その頃、ようやく、雨はあがっていたが、全軍の惨状は形容の辞もないほどである。勅使は哭き、曹真、劉曄も哭いた。
司馬懿は、慙愧して、
「天を恨むよりは、自分の不明を恨むしかありません。この上は、帰路に際して、ふたたびこの兵を損じないようにするしかない」と、やっと水の退いた谷々に、入念に殿軍を配し、主力の退軍もふた手に分けて、一隊が退いてから、次を退くというふうに、あくまで緻密にひきあげた。

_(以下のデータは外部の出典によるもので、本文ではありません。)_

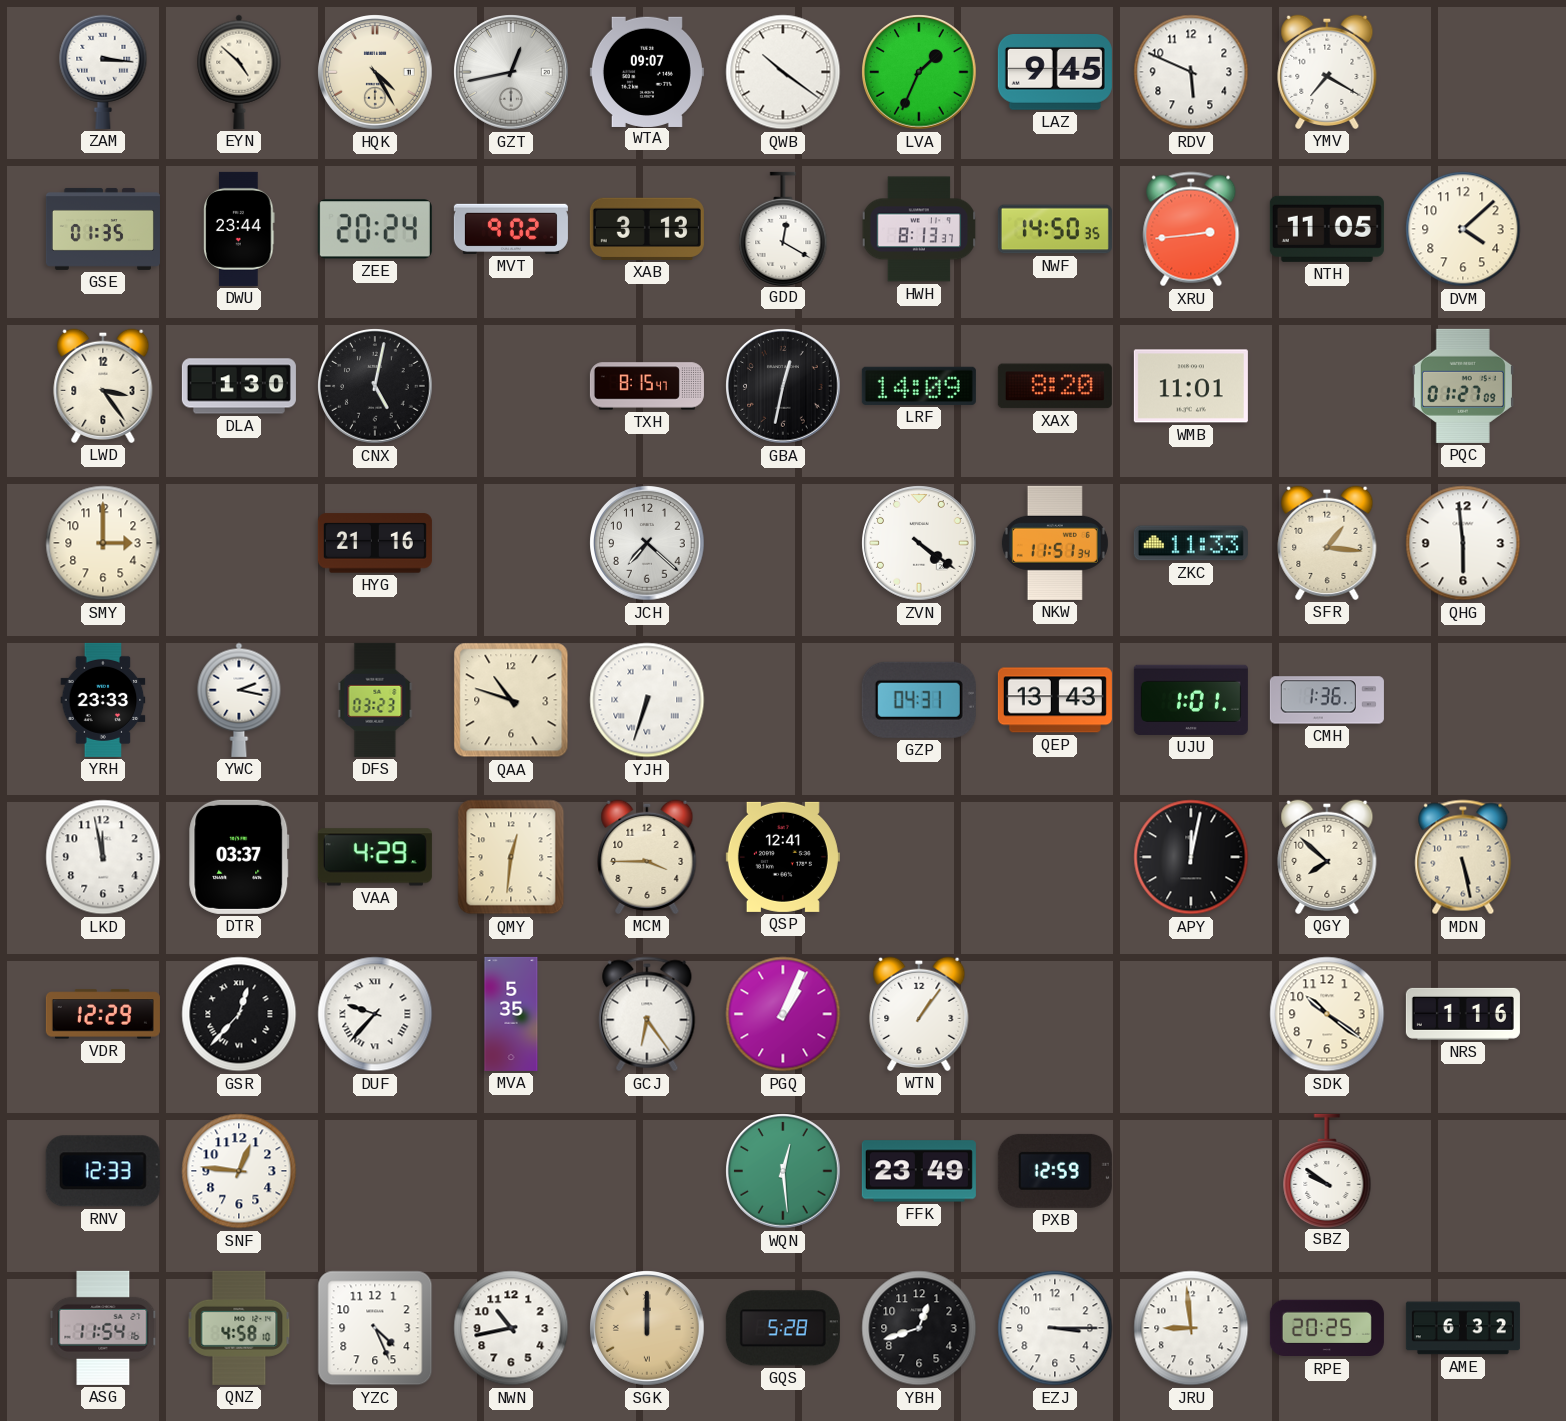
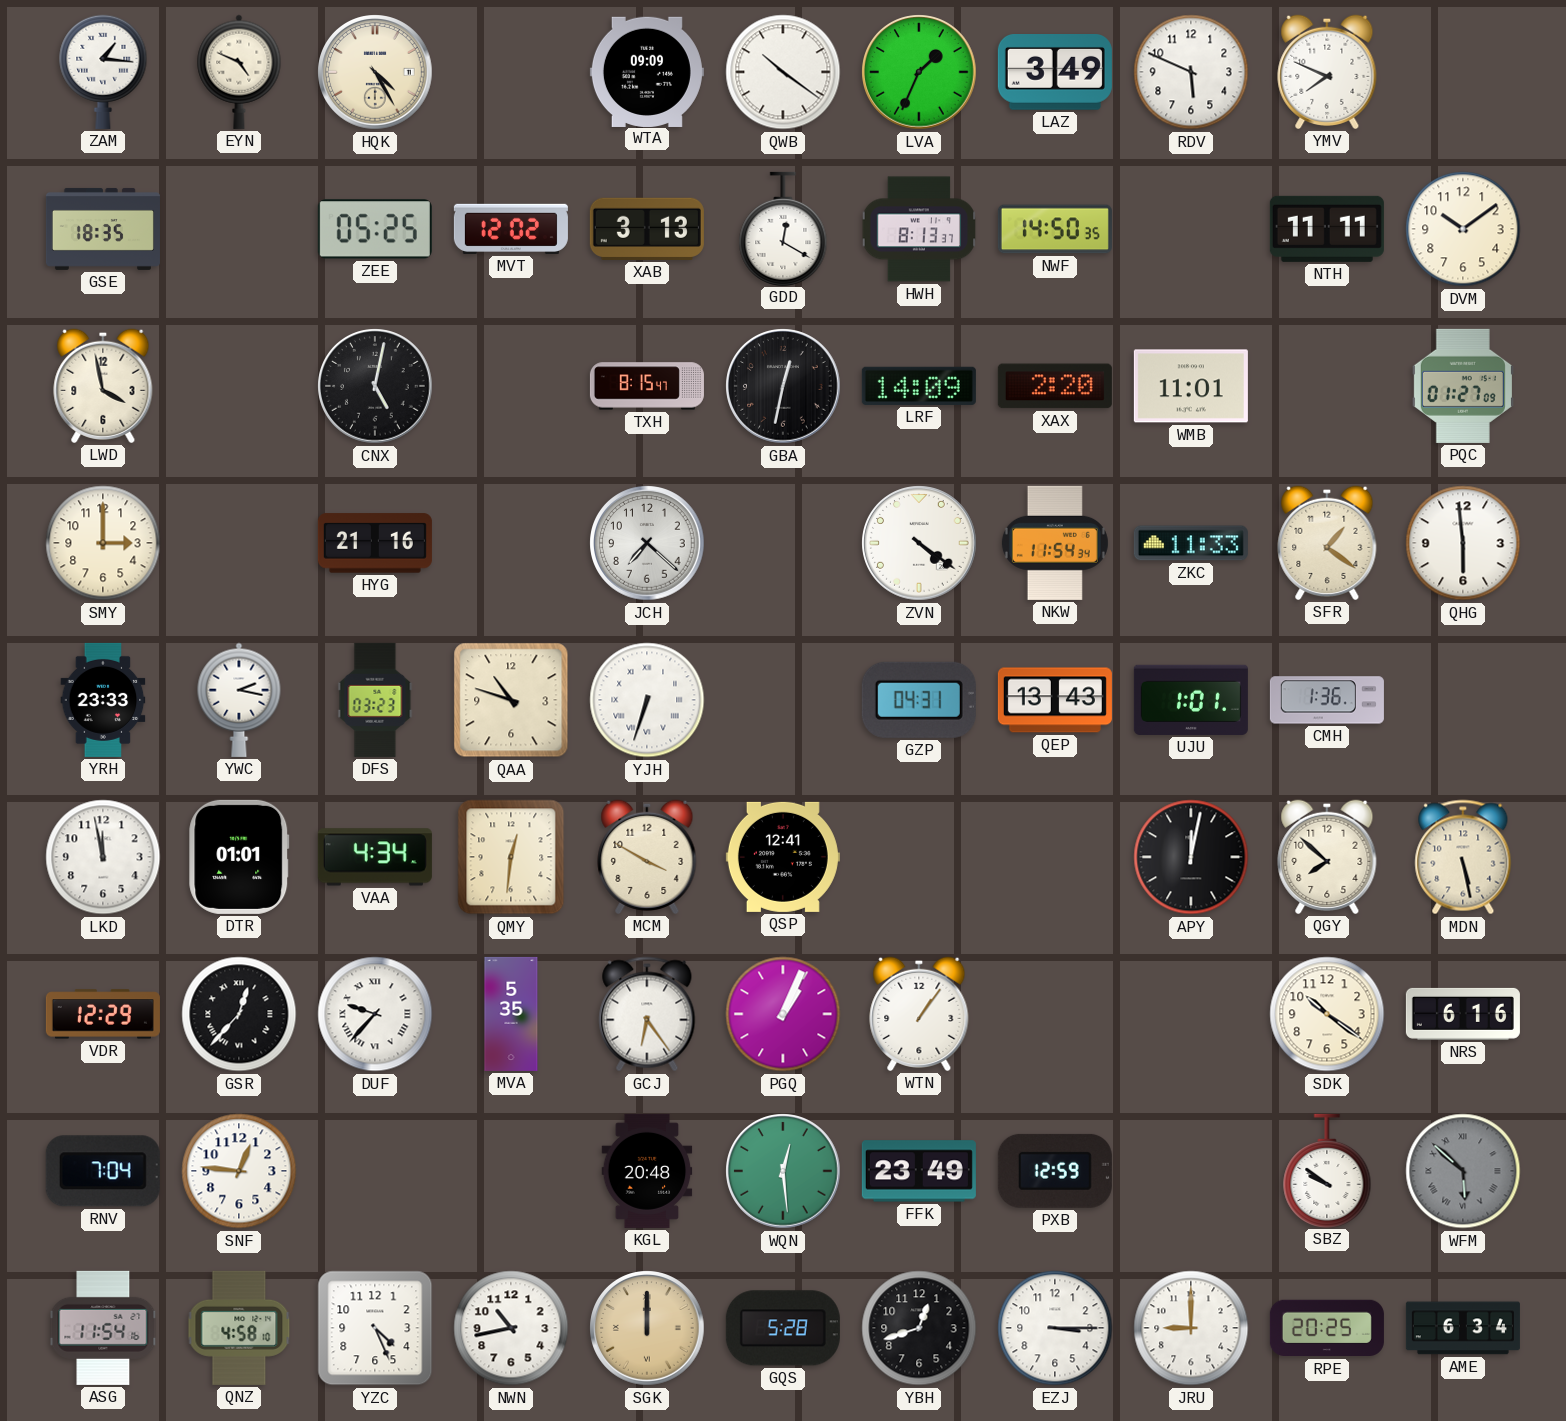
ZAM: 3:16 -> 1:16
EYN: 4:52 -> 4:49
GZT: 12:43 -> none
WTA: 09:07 -> 09:09
LAZ: 9:45 -> 3:49
YMV: 7:20 -> 7:49
GSE: 01:35 -> 18:35
DWU: 23:44 -> none
ZEE: 20:24 -> 05:25
MVT: 9:02 -> 12:02
XRU: 2:44 -> none
NTH: 11:05 -> 11:11
DVM: 4:08 -> 10:09
LWD: 3:24 -> 3:58
DLA: 1:30 -> none
XAX: 8:20 -> 2:20
NKW: 11:51 -> 11:54
SFR: 1:16 -> 1:21
DTR: 03:37 -> 01:01
VAA: 4:29 -> 4:34
MCM: 3:45 -> 3:50
NRS: 1:16 -> 6:16
RNV: 12:33 -> 7:04
KGL: none -> 20:48
WFM: none -> 5:52
JRU: 8:59 -> 9:00
AME: 6:32 -> 6:34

孔明は、蜀の主力を、赤坡という所まで出して、この秋ばれに、心地よい報告をうけとっていたが、
「病みつかれ果て、ただ今、魏の全軍が、続々ひきあげて帰ります」
と聞いても、
「追えば必ず仲達の計にあたるであろう。この天災による敗れを、蜀に報復して、面目を立てて帰らんとしている必勝の心ある者へ、われから追うのは愚である。帰るにまかせておけばよい」
そういって、すこしも意をうごかさなかった。